Skills challenges have become a fun way to facilitate friendly competition amongst anyone who appreciates a fine solder joint. If you’ve seen any Supercon / Remoticon coverage there’s surely been a mention of the infamous soldering skills challenge, where competitors test their mettle against surface mount components sized to be challenging but fair. What if there was a less friendly SMD challenge designed to make you hold your breath lest you blow the components away? Well now there is, the SMD Challenge Extreme Edition by friend-of-the-Hackaday and winner of the 2019 Supercon soldering challenge [Freddie].

When assembled the SMD Extreme Edition uses a 555 timer and a 74HC4017 decade counter to light a ring of 10 LEDs lights around its perimeter, powered by a coin cell. However the Extreme Edition deviates from the typical SMD Challenge format. Instead of ramping up in difficulty with ever-shrinking components, the Extreme Edition only has one size: torturous. See those gray blobs in the title image? Those are grains of rice.

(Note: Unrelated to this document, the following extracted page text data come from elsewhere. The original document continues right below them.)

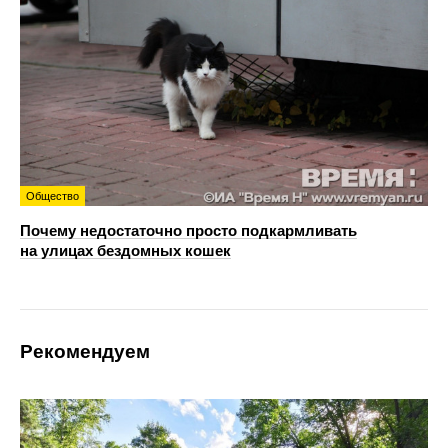
Общество
Почему недостаточно просто подкармливать
на улицах бездомных кошек
Рекомендуем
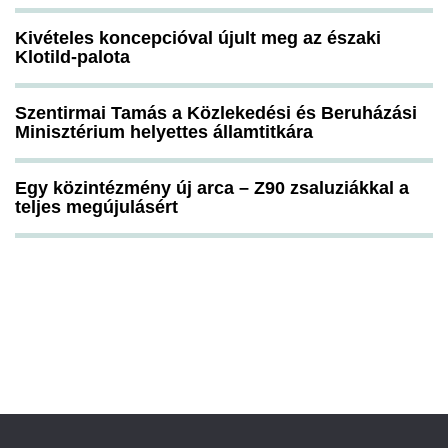
Kivételes koncepcióval újult meg az északi
Klotild-palota
Szentirmai Tamás a Közlekedési és Beruházási
Minisztérium helyettes államtitkára
Egy közintézmény új arca – Z90 zsaluziákkal a
teljes megújulásért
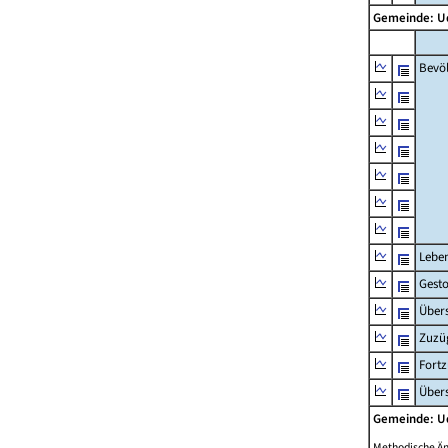
Gemeinde: 
Bevö
Lebe
Gest
Übers
Zuzü
Fort
Übers
Gemeinde: 
Methodische Ä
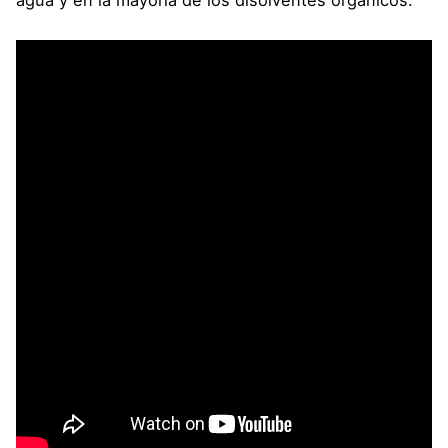
agua y en la mayoría de los disolventes orgánicos.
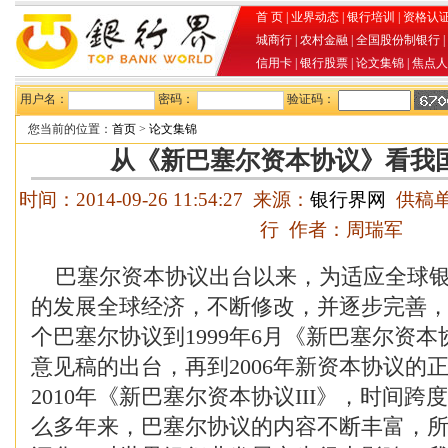
首 页
|
业界动态
|
银行培训
|
资格认
城商行
|
农村金融
|
全国股份制银行
|
信用卡
|
银行股票
|
论文集锦
|
焦点人
用户名：
密码：
验证码：
您当前的位置：
首页
>
论文集锦
从《新巴塞尔资本协议》看我
时间：2014-09-26 11:54:27 来源：
银行界网
供稿单
行 作者：周瑞军
巴塞尔资本协议出台以来，为适应全球银
的发展全球经济，不断修改，并逐步完善，从
个巴塞尔协议到1999年6月《新巴塞尔资
意见稿的出台，再到2006年新资本协议的
2010年《新巴塞尔资本协议III》，时间
么多年来，巴塞尔协议的内容不断丰富，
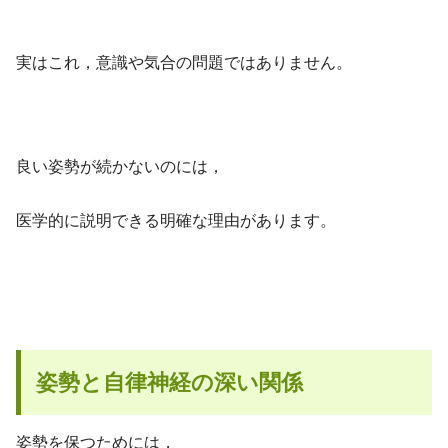
実はこれ，意識や気合の問題ではありません。
良い姿勢が続かないのには，
医学的に説明できる明確な理由があります。
姿勢と自律神経の深い関係
姿勢を保つためには，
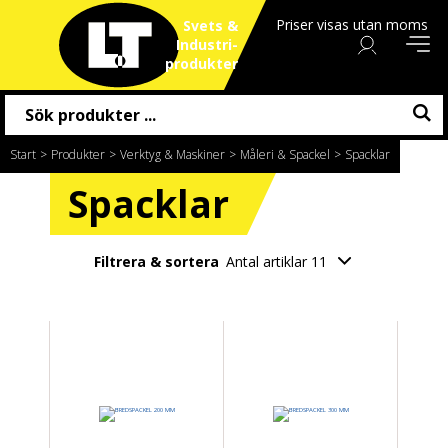
Priser visas utan moms
Svets &
Industri
produkter
Start
/
Produkter
/
Verktyg & Maskiner
/
Måleri & Spackel
/
Spacklar
Spacklar
Filtrera & sortera
Antal artiklar 11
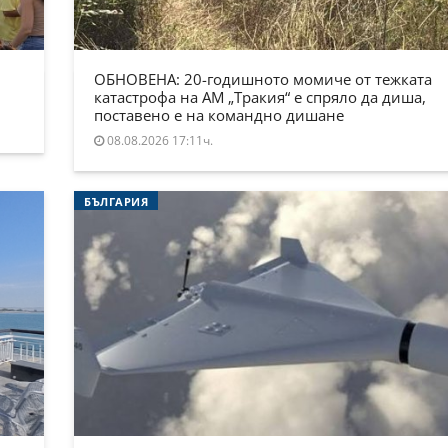
ОБНОВЕНА: 20-годишното момиче от тежката
катастрофа на АМ „Тракия“ е спряло да диша,
поставено е на командно дишане
08.08.2026 17:11ч.
БЪЛГАРИЯ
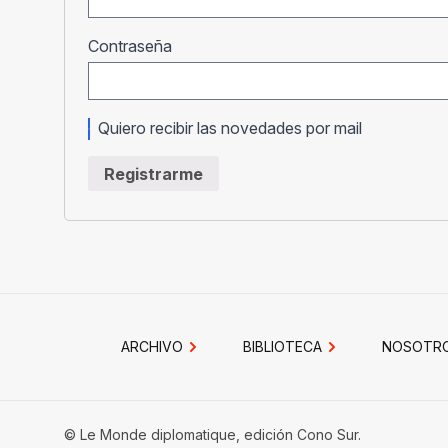
Obligatorio
Contraseña
Quiero recibir las novedades por mail
Registrarme
ARCHIVO
BIBLIOTECA
NOSOTR
© Le Monde diplomatique, edición Cono Sur.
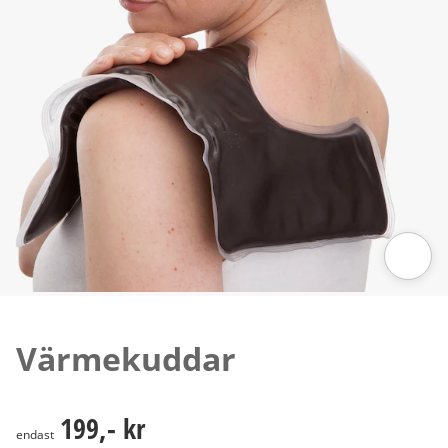
Tryck för att zooma bilden
Värmekuddar
199,- kr
199,- kr
endast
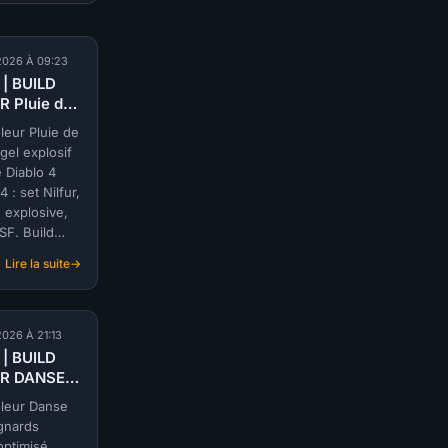
 2026 À 09:23
 | BUILD
 Pluie de
s gel
leur Pluie de
if
gel explosif
ias) |
 Diablo 4
N 14
4 : set Nilfur,
 explosive,
SF. Build
e par
Lire la suite
s.
:
S-
TIER
|
 2026 À 21:13
BUILD
 | BUILD
VOLEUR
R DANSE
Pluie
OIGNARDS
de
oleur Danse
N (@Ava) |
flèches
gnards
N 14
gel
optimisé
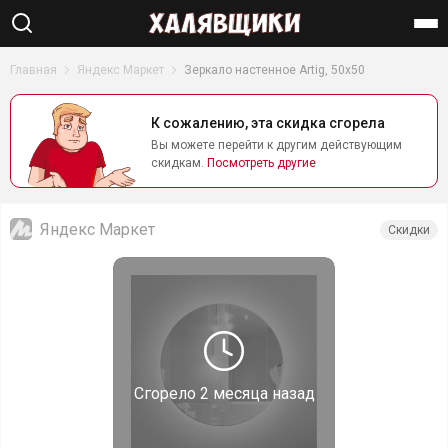
Найти
Главная
Яндекс Маркет
Зеркало настенное Artig, 50х50
К сожалению, эта скидка сгорела
Вы можете перейти к другим действующим
скидкам.
Посмотреть другие
Яндекс Маркет
Скидки
Сгорело
2 месяца назад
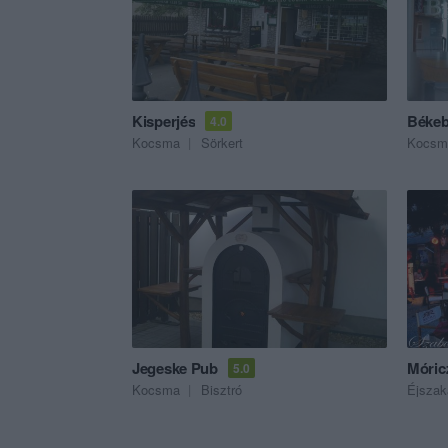
Kisperjés
Békeb
4.0
Kocsma
Sörkert
Kocsm
Jegeske Pub
Móric
5.0
Kocsma
Bisztró
Éjszak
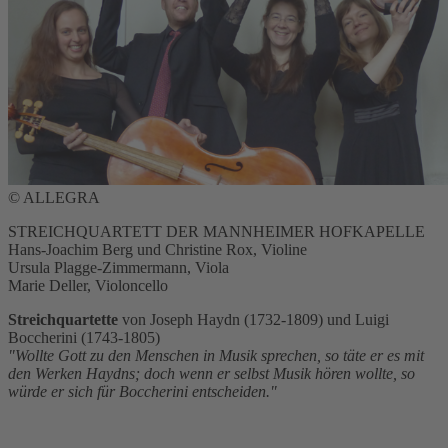
© ALLEGRA
STREICHQUARTETT DER MANNHEIMER HOFKAPELLE
Hans-Joachim Berg und Christine Rox, Violine
Ursula Plagge-Zimmermann, Viola
Marie Deller, Violoncello
Streichquartette
von Joseph Haydn (1732-1809) und Luigi
Boccherini (1743-1805)
"Wollte Gott zu den Menschen in Musik sprechen, so täte er es mit
den Werken Haydns; doch wenn er selbst Musik hören wollte, so
würde er sich für Boccherini entscheiden."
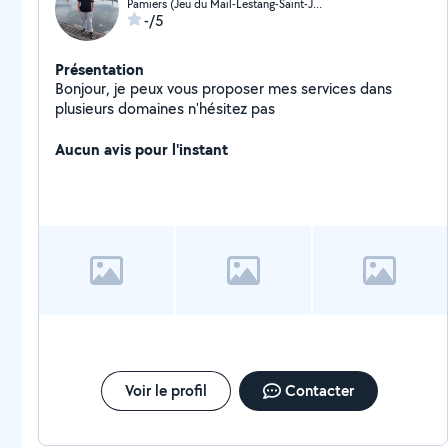
Pamiers (Jeu du Mail-Lestang-Saint-Jean)
-/5
Présentation
Bonjour, je peux vous proposer mes services dans
plusieurs domaines n'hésitez pas
Aucun avis pour l'instant
Voir le profil
Contacter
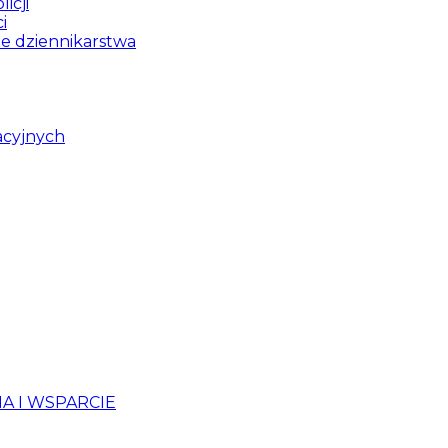
icji
i
ie dziennikarstwa
acyjnych
 I WSPARCIE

The Extreme Edition’s 0201-sized LEDs aren’t the absolute smallest components around, but to minimize enjoyment all passives are 01005. (Check out the SMD Challange Misery Edition for even 01005 LED action.)

The Extreme Edition has other tricks up its sleeve, too. That 555 may be venerable in age, but this version is in an iron-frustrating 1.41 x 1.43 mm BGA package, which pairs nicely with that decade counter in 2.5 mm x 3.5 mm QFN.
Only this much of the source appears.